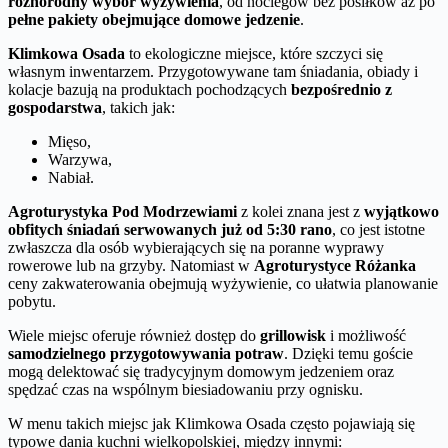
różnorodny wybór wyżywienia
, od noclegów bez posiłków aż po
pełne pakiety obejmujące domowe jedzenie
.
Klimkowa Osada
to ekologiczne miejsce, które szczyci się
własnym inwentarzem. Przygotowywane tam śniadania, obiady i
kolacje bazują na produktach pochodzących
bezpośrednio z
gospodarstwa
, takich jak:
Mięso,
Warzywa,
Nabiał.
Agroturystyka Pod Modrzewiami
z kolei znana jest z
wyjątkowo
obfitych śniadań serwowanych już od 5:30 rano
, co jest istotne
zwłaszcza dla osób wybierających się na poranne wyprawy
rowerowe lub na grzyby. Natomiast w
Agroturystyce Różanka
ceny zakwaterowania obejmują wyżywienie, co ułatwia planowanie
pobytu.
Wiele miejsc oferuje również dostęp do
grillowisk
i możliwość
samodzielnego przygotowywania potraw
. Dzięki temu goście
mogą delektować się tradycyjnym domowym jedzeniem oraz
spędzać czas na wspólnym biesiadowaniu przy ognisku.
W menu takich miejsc jak Klimkowa Osada często pojawiają się
typowe dania kuchni wielkopolskiej, między innymi:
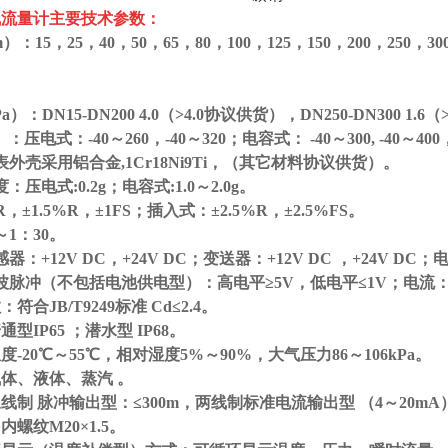
气流量计
主要技术参数：
m）
：
15
，
25
，
40
，
50
，
65
，
80
，
100
，
125
，
150
，
200
，
250
，
30
a）
：
DN15-DN200 4.0（>4.0
协议供货
）
，
DN250-DN300 1.6（>
）：压电式：
-40
～
260
，
-40
～
320
；电容式：
-40
～
300, -40
～
400
表外壳采用铝合金
,1Cr18Ni9Ti
，
（
其它材料协议供货
）。
度：压电式
:0.2g；
电容式
:1.0
～
2.0g。
R
，
±1.5%R
，
±1FS
；插入式：
±2.5%R
，
±2.5%FS。
～
1
：
30。
感器：
+12V DC
，
+24V DC
；变送器：
+12V DC
，
+24V DC
；
波脉冲
（
不包括电池供电型
）
：高电平
≥5V
，低电平
≤1V
；电流
数：符合
JB/T9249
标准
Cd≤2.4。
普通型
IP65 ；
潜水型
IP68。
温度
-20
℃
～
55
℃
，相对湿度
5%
～
90%
，大气压力
86
～
106kPa。
气体、液体、蒸汽
。
三线制
脉冲输出型：
≤300m
，两线制标准电流输出型
（4
～
20mA
：内螺纹
M20×1.5。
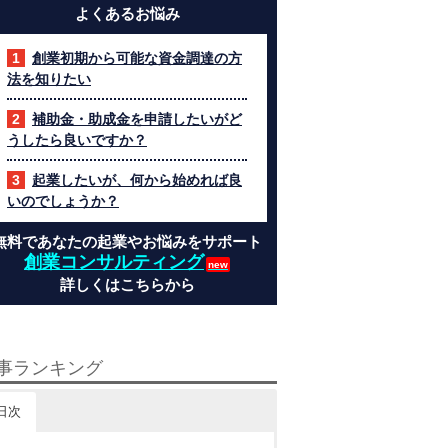
よくあるお悩み
創業初期から可能な資金調達の方
法を知りたい
補助金・助成金を申請したいがど
うしたら良いですか？
起業したいが、何から始めれば良
いのでしょうか？
無料であなたの起業やお悩みをサポート
創業コンサルティング
詳しくはこちらから
事ランキング
日次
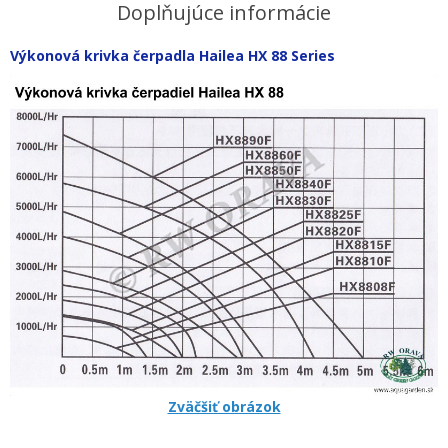
Doplňujúce informácie
Výkonová krivka čerpadla Hailea HX 88 Series
Zväčšiť obrázok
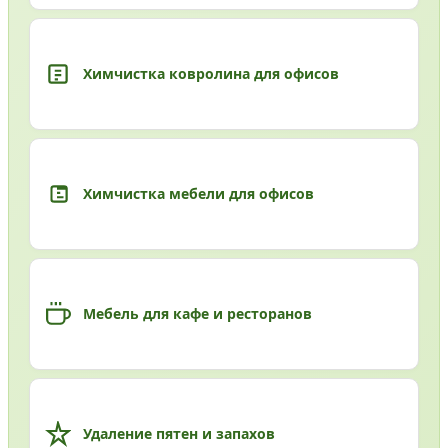
Химчистка ковролина для офисов
Химчистка мебели для офисов
Мебель для кафе и ресторанов
Удаление пятен и запахов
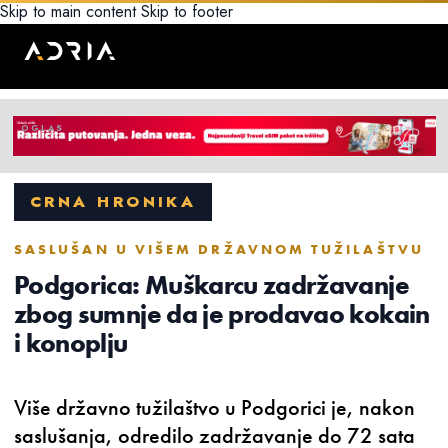
Skip to main content
Skip to footer
CRNA HRONIKA
SASLUŠAN U VIŠEM DRŽAVNOM TUŽILAŠTVU
Podgorica: Muškarcu zadržavanje
zbog sumnje da je prodavao kokain
i konoplju
Više državno tužilaštvo u Podgorici je, nakon
saslušanja, odredilo zadržavanje do 72 sata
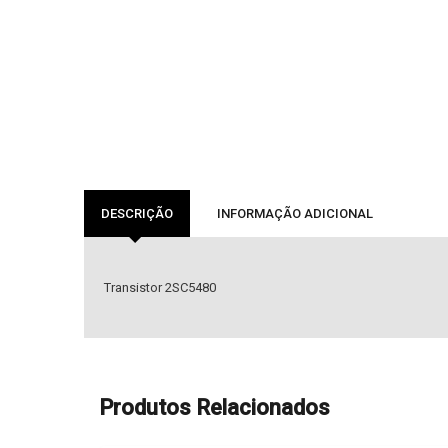
DESCRIÇÃO
INFORMAÇÃO ADICIONAL
Transistor 2SC5480
Produtos Relacionados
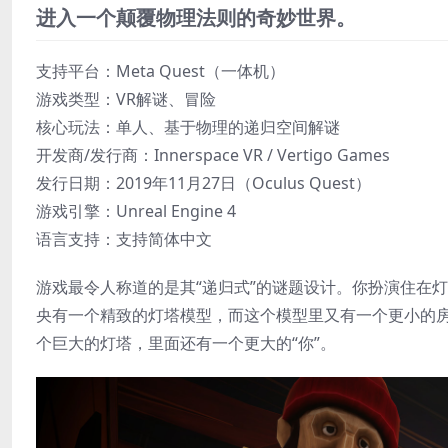
进入一个颠覆物理法则的奇妙世界。
支持平台：Meta Quest​（一体机）
​游戏类型​：VR解谜、冒险
​核心玩法：单人、基于物理的递归空间解谜
​开发商/发行商：Innerspace VR​ / ​Vertigo Games​
​发行日期​：2019年11月27日（Oculus Quest）
​游戏引擎：Unreal Engine 4
​语言支持​：支持简体中文
游戏最令人称道的是其​“递归式”的谜题设计。你扮演住在
央有一个精致的灯塔模型，而这个模型里又有一个更小的房
个巨大的灯塔，里面还有一个更大的“你”。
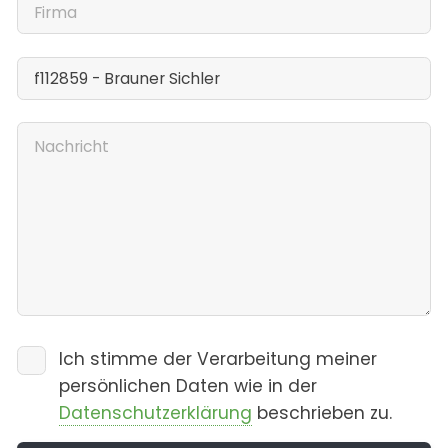
Ich stimme der Verarbeitung meiner
persönlichen Daten wie in der
Datenschutzerklärung
beschrieben zu.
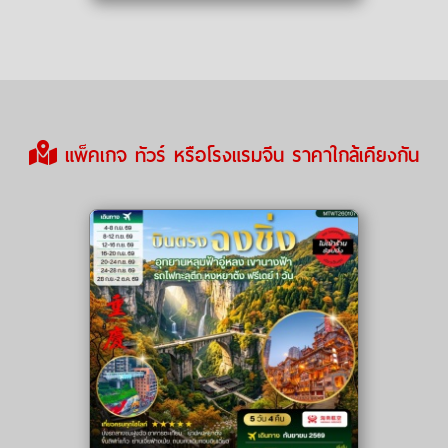
แพ็คเกจ ทัวร์ หรือโรงแรมจีน ราคาใกล้เคียงกัน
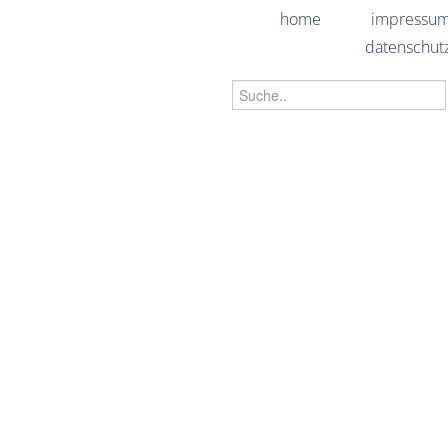
home
impressu
datenschut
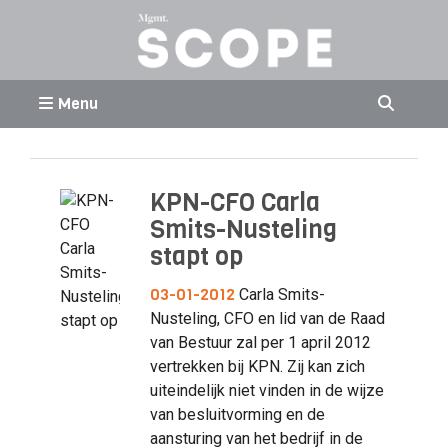
Menu
KPN-CFO Carla
Smits-Nusteling
stapt op
03-01-2012
Carla Smits-
Nusteling, CFO en lid van de Raad
van Bestuur zal per 1 april 2012
vertrekken bij KPN. Zij kan zich
uiteindelijk niet vinden in de wijze
van besluitvorming en de
aansturing van het bedrijf in de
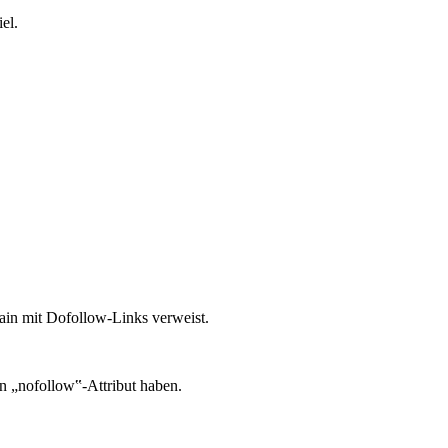
el.
ain mit Dofollow-Links verweist.
n „nofollow‟-Attribut haben.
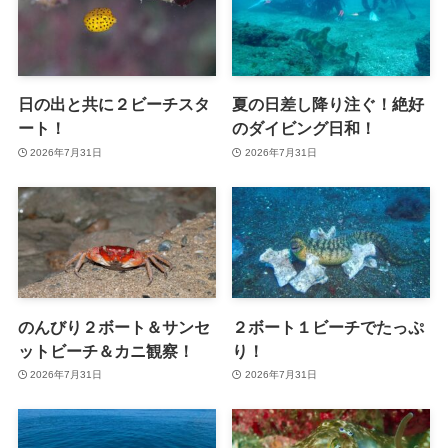
日の出と共に２ビーチスタ
夏の日差し降り注ぐ！絶好
ート！
のダイビング日和！
2026年7月31日
2026年7月31日
のんびり２ボート＆サンセ
２ボート１ビーチでたっぷ
ットビーチ＆カニ観察！
り！
2026年7月31日
2026年7月31日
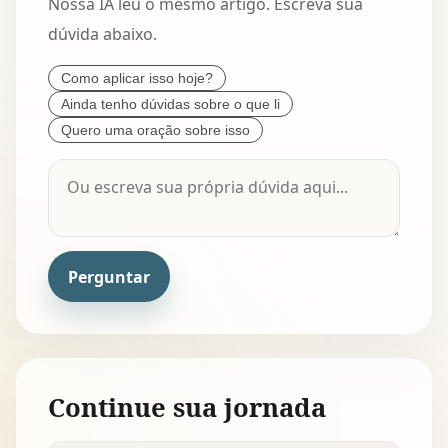
Nossa IA leu o mesmo artigo. Escreva sua
dúvida abaixo.
Como aplicar isso hoje?
Ainda tenho dúvidas sobre o que li
Quero uma oração sobre isso
Perguntar
Continue sua jornada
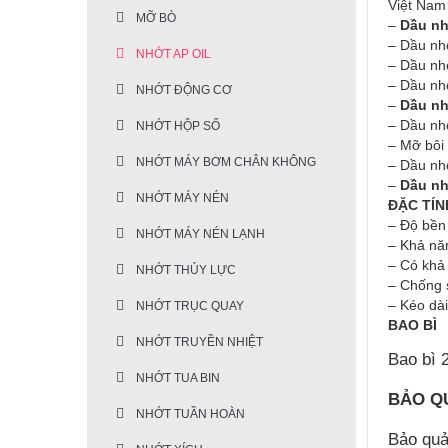
Việt Nam
MỠ BÒ
–
Dầu nh
– Dầu nhớ
NHỚT AP OIL
– Dầu nhớ
– Dầu nhớ
NHỚT ĐỘNG CƠ
–
Dầu nh
– Dầu nhớ
NHỚT HỘP SỐ
– Mỡ bôi
NHỚT MÁY BƠM CHÂN KHÔNG
– Dầu nhớ
–
Dầu nh
NHỚT MÁY NÉN
ĐẶC TÍN
– Độ bền
NHỚT MÁY NÉN LẠNH
– Khả nă
– Có khả 
NHỚT THỦY LỰC
– Chống 
– Kéo dài
NHỚT TRỤC QUAY
BAO BÌ
NHỚT TRUYỀN NHIỆT
Bao bì 
NHỚT TUA BIN
BẢO Q
NHỚT TUẦN HOÀN
Bảo quả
============================================================
Line by line, transcribe the records exactly, omitting the images.

■ **WRITTEN ANSWER**:
różnorodny wybór wyżywienia
, od noclegów bez posiłków aż po
pełne pakiety obejmujące domowe jedzenie
.
Klimkowa Osada
to ekologiczne miejsce, które szczyci się
własnym inwentarzem. Przygotowywane tam śniadania, obiady i
kolacje bazują na produktach pochodzących
bezpośrednio z
gospodarstwa
, takich jak:
Mięso,
Warzywa,
Nabiał.
Agroturystyka Pod Modrzewiami
z kolei znana jest z
wyjątkowo
obfitych śniadań serwowanych już od 5:30 rano
, co jest istotne
zwłaszcza dla osób wybierających się na poranne wyprawy
rowerowe lub na grzyby. Natomiast w
Agroturystyce Różanka
ceny zakwaterowania obejmują wyżywienie, co ułatwia planowanie
pobytu.
Wiele miejsc oferuje również dostęp do
grillowisk
i możliwość
samodzielnego przygotowywania potraw
. Dzięki temu goście
mogą delektować się tradycyjnym domowym jedzeniem oraz
spędzać czas na wspólnym biesiadowaniu przy ognisku.
W menu takich miejsc jak Klimkowa Osada często pojawiają się
typowe dania kuchni wielkopolskiej, między innymi:
气流量计
主要技术参数：
m）
：
15
，
25
，
40
，
50
，
65
，
80
，
100
，
125
，
150
，
200
，
250
，
30
a）
：
DN15-DN200 4.0（>4.0
协议供货
）
，
DN250-DN300 1.6（>
）：压电式：
-40
～
260
，
-40
～
320
；电容式：
-40
～
300, -40
～
400
表外壳采用铝合金
,1Cr18Ni9Ti
，
（
其它材料协议供货
）。
度：压电式
:0.2g；
电容式
:1.0
～
2.0g。
R
，
±1.5%R
，
±1FS
；插入式：
±2.5%R
，
±2.5%FS。
～
1
：
30。
感器：
+12V DC
，
+24V DC
；变送器：
+12V DC
，
+24V DC
；
波脉冲
（
不包括电池供电型
）
：高电平
≥5V
，低电平
≤1V
；电流
数：符合
JB/T9249
标准
Cd≤2.4。
普通型
IP65 ；
潜水型
IP68。
温度
-20
℃
～
55
℃
，相对湿度
5%
～
90%
，大气压力
86
～
106kPa。
气体、液体、蒸汽
。
三线制
脉冲输出型：
≤300m
，两线制标准电流输出型
（4
～
20mA
：内螺纹
M20×1.5。
よくあるお悩み
創業初期から可能な資金調達の方
法を知りたい
補助金・助成金を申請したいがど
うしたら良いですか？
起業したいが、何から始めれば良
いのでしょうか？
無料であなたの起業やお悩みをサポート
創業コンサルティング
詳しくはこちらから
事ランキング
日次
Doplňujúce informácie
Výkonová krivka čerpadla Hailea HX 88 Series
Zväčšiť obrázok
Химчистка ковролина для офисов
Химчистка мебели для офисов
Мебель для кафе и ресторанов
Удаление пятен и запахов
Skip to main content
Skip to footer
CRNA HRONIKA
SASLUŠAN U VIŠEM DRŽAVNOM TUŽILAŠTVU
Podgorica: Muškarcu zadržavanje
zbog sumnje da je prodavao kokain
i konoplju
Više državno tužilaštvo u Podgorici je, nakon
saslušanja, odredilo zadržavanje do 72 sata
DESCRIÇÃO
INFORMAÇÃO ADICIONAL
Transistor 2SC5480
Produtos Relacionados
进入一个颠覆物理法则的奇妙世界。
支持平台：Meta Quest​（一体机）
​游戏类型​：VR解谜、冒险
​核心玩法：单人、基于物理的递归空间解谜
​开发商/发行商：Innerspace VR​ / ​Vertigo Games​
​发行日期​：2019年11月27日（Oculus Quest）
​游戏引擎：Unreal Engine 4
​语言支持​：支持简体中文
游戏最令人称道的是其​“递归式”的谜题设计。你扮演住在
央有一个精致的灯塔模型，而这个模型里又有一个更小的房
个巨大的灯塔，里面还有一个更大的“你”。
Ich stimme der Verarbeitung meiner
persönlichen Daten wie in der
Datenschutzerklärung
beschrieben zu.
แพ็คเกจ ทัวร์ หรือโรงแรมจีน ราคาใกล้เคียงกัน
home
impressu
datenschut
Menu
KPN-CFO Carla
Smits-Nusteling
stapt op
03-01-2012
Carla Smits-
Nusteling, CFO en lid van de Raad
van Bestuur zal per 1 april 2012
vertrekken bij KPN. Zij kan zich
uiteindelijk niet vinden in de wijze
van besluitvorming en de
aansturing van het bedrijf in de
el.
ain mit Dofollow-Links verweist.
n „nofollow‟-Attribut haben.
日の出と共に２ビーチスタ
夏の日差し降り注ぐ！絶好
ート！
のダイビング日和！
2026年7月31日
2026年7月31日
のんびり２ボート＆サンセ
２ボート１ビーチでたっぷ
ットビーチ＆カニ観察！
り！
2026年7月31日
2026年7月31日
Nossa IA leu o mesmo artigo. Escreva sua
dúvida abaixo.
Como aplicar isso hoje?
Ainda tenho dúvidas sobre o que li
Quero uma oração sobre isso
Perguntar
Continue sua jornada
Việt Nam
MỠ BÒ
–
Dầu nh
– Dầu nhớ
NHỚT AP OIL
– Dầu nhớ
– Dầu nhớ
NHỚT ĐỘNG CƠ
–
Dầu nh
– Dầu nhớ
NHỚT HỘP SỐ
– Mỡ bôi
NHỚT MÁY BƠM CHÂN KHÔNG
– Dầu nhớ
–
Dầu nh
NHỚT MÁY NÉN
ĐẶC TÍN
– Độ bền
NHỚT MÁY NÉN LẠNH
– Khả nă
– Có khả 
NHỚT THỦY LỰC
– Chống 
– Kéo dài
NHỚT TRỤC QUAY
BAO BÌ
NHỚT TRUYỀN NHIỆT
Bao bì 
NHỚT TUA BIN
BẢO Q
NHỚT TUẦN HOÀN
Bảo quả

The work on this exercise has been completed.